Thoma won five medals at the FIS Nordic World Ski Championships, including one gold (Team large hill: 1999), two silvers (Team large hill: 1995, Individual large hill: 1997), and two bronzes (Team large hill: 1991 and 1997).

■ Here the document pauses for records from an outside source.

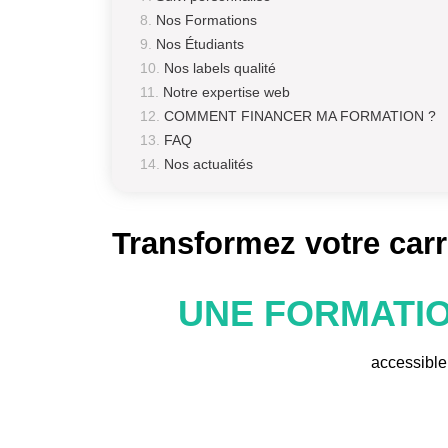
Nos Formations
Nos Étudiants
Nos labels qualité
Notre expertise web
COMMENT FINANCER MA FORMATION ?
FAQ
Nos actualités
Transformez votre carr
UNE FORMATIO
accessible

Thoma retired after the 1998/99 season.

== World Cup ==

=== Standings ===

| Season | Overall | 4H | SF | NT | JP |
|---|---|---|---|---|---|
| 1985/86 | 58 | 81 | N/A | N/A | N/A |
| 1986/87 | — | 111 | N/A | N/A | N/A |
| 1987/88 | 15 | 26 | N/A | N/A | N/A |
| 1988/89 | 3rd place, bronze medalist(s) | 4 | N/A | N/A | N/A |
| 1989/90 | 4 | 1st place, gold medalist(s) | N/A | N/A | N/A |
| 1990/91 | 3rd place, bronze medalist(s) | 3rd place, bronze medalist(s) | 9 | N/A | N/A |
| 1991/92 | 42 | 14 | — | N/A | N/A |
| 1992/93 | 42 | 20 | — | N/A | N/A |
| 1993/94 | 11 | 8 | — | N/A | N/A |
| 1994/95 | 18 | 13 | 22 | N/A | N/A |
| 1995/96 | 25 | 11 | — | N/A | 25 |
| 1996/97 | 2nd place, silver medalist(s) | 3rd place, bronze medalist(s) | 17 | 10 | 1st place, gold medalist(s) |
| 1997/98 | 8 | 6 | 28 | 31 | 7 |
| 1998/99 | 10 | 10 | 21 | 22 | 10 |

=== Wins ===

| No. | Season | Date | Location | Hill | Size |
| 1 | 1988/89 | 3 December 1988 | CAN Thunder Bay | Big Thunder K89 | NH |
| 2 | 30 December 1988 | GER Oberstdorf | Schattenbergschanze K115 | LH |
| 3 | 1989/90 | 3 December 1989 | CAN Thunder Bay | Big Thunder K120 | LH |
| 4 | 30 December 1989 | GER Oberstdorf | Schattenbergschanze K115 | LH |
| 5 | 12 January 1990 | TCH Harrachov | Čerťák K120 | LH |
| 6 | 1990/91 | 16 December 1990 | JPN Sapporo | Ōkurayama K115 | LH |
| 7 | 12 January 1991 | GER Oberhof | Hans-Renner-Schanze K120 | LH |
| 8 | 1996/97 | 30 November 1996 | NOR Lillehammer | Lysgårdsbakken K120 (night) | LH |
| 9 | 29 December 1996 | GER Oberstdorf | Schattenbergschanze K115 | LH |
| 10 | 6 January 1997 | AUT Bischofshofen | Paul-Ausserleitner-Schanze K120 | LH |
| 11 | 19 January 1997 | JPN Sapporo | Ōkurayama K120 | LH |
| 12 | 1997/98 | 29 November 1997 | NOR Lillehammer | Lysgårdsbakken K120 (night) | LH |

==Invalid ski jumping world record==

| Date | Hill | Location | Metres | Feet |
|---|---|---|---|---|
| 22 March 1997 | Velikanka bratov Gorišek K185 | Planica, Slovenia | 213 | 699 |

 Not recognized! Crash at world record distance.